The Federal Deposit Insurance Corp. and the Illinois Department of Financial and Professional regulation have ordered the various individual banks to, among other things, maintain certain capital levels, restrict dividends, limit growth and hire a third-party to conduct a management study.

As of Sept. 30, the latest period for which numbers are available, the nine banks’ total capital  exceeded the levels required by regulators. The orders were signed Jan. 13 and made public Wednesday.

The bank holding company has stopped paying dividends to the Treasury Department under the bank bailout, called the Troubled Asset Relief Program. It has also been combining its bank charters to reduce costs.

“As is the case with many community banks, the recession affected the ability of some of our customers to make loan payments on a timely basis,” Metropolitan Chief Executive Peter Fasseas said in a statement. “We continue to work diligently with our customers, and we are making progress as the local economy improves.”

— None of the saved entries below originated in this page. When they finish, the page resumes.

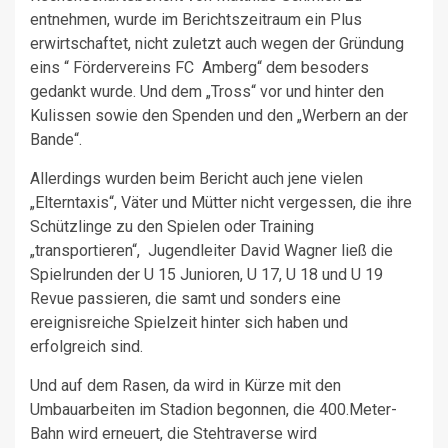
entnehmen, wurde im Berichtszeitraum ein Plus
erwirtschaftet, nicht zuletzt auch wegen der Gründung
eins “ Fördervereins FC Amberg“ dem besoders
gedankt wurde. Und dem „Tross“ vor und hinter den
Kulissen sowie den Spenden und den „Werbern an der
Bande“.
Allerdings wurden beim Bericht auch jene vielen
„Elterntaxis“, Väter und Mütter nicht vergessen, die ihre
Schützlinge zu den Spielen oder Training
„transportieren“, Jugendleiter David Wagner ließ die
Spielrunden der U 15 Junioren, U 17, U 18 und U 19
Revue passieren, die samt und sonders eine
ereignisreiche Spielzeit hinter sich haben und
erfolgreich sind.
Und auf dem Rasen, da wird in Kürze mit den
Umbauarbeiten im Stadion begonnen, die 400.Meter-
Bahn wird erneuert, die Stehtraverse wird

He said Metropolitan expects to see even better results by merging some of its banks, “which will consolidate our resources and simplify our management.”

“We have already proactively addressed the issues raised in the consent order agreements,” he said.  Fasseas said that  each of Metropolitan’s banks  are above the capital levels that regulators set.

Fasseas stressed that the agreements order the banks to “maintain” certain capital levels, which he says compare favorably with those of other banks in the Chicago area.

“In addition, our banks are supported by a central holding company, Metropolitan Bank Group, which is financially healthy with strong capital reserves,” Fasseas said. “We are confident that our strong capital, combined with our continuing strong core earnings, will enable us to withstand the after-effects of a very severe recession and continue to play an active role in our community.”